** Opening INPUT RECORDS block **
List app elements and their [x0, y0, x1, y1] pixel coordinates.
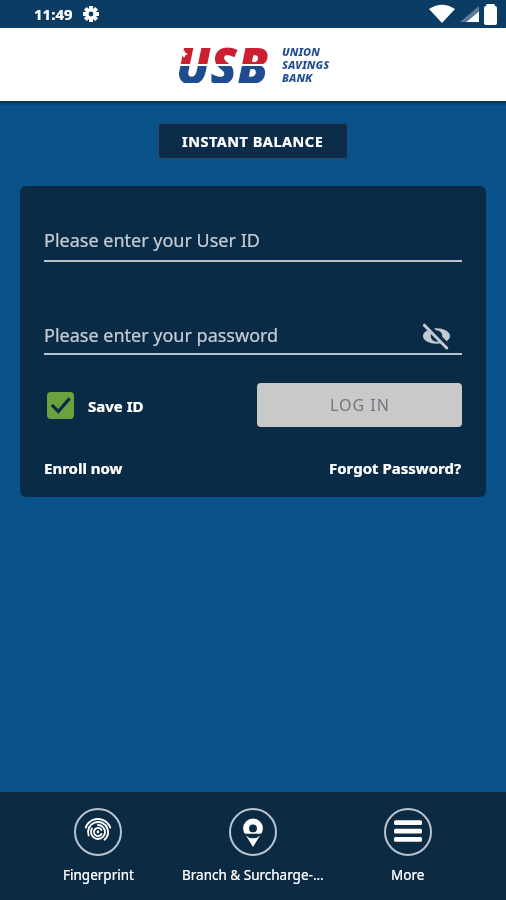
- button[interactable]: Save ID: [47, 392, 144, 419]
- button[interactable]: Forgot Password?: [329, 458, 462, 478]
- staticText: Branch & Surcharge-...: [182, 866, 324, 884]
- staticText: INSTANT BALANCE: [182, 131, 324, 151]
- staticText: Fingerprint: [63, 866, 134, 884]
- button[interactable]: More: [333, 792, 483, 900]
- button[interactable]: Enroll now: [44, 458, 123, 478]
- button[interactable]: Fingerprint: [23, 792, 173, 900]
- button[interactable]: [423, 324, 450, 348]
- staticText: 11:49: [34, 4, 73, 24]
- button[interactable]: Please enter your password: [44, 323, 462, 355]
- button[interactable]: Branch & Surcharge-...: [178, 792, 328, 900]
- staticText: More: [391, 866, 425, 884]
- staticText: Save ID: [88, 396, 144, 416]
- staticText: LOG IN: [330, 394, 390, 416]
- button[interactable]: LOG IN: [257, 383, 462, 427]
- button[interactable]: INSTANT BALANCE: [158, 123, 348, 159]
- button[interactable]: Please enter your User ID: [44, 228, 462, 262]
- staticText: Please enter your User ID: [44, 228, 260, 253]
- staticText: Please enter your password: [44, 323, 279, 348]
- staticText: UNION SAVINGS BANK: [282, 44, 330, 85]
** Closing INPUT RECORDS block **
PROBLEM TO SOLVE = If a line of the records includes the string "Surcharge", copy it out.

SOLUTION =
- staticText: Branch & Surcharge-...: [182, 866, 324, 884]
- button[interactable]: Branch & Surcharge-...: [178, 792, 328, 900]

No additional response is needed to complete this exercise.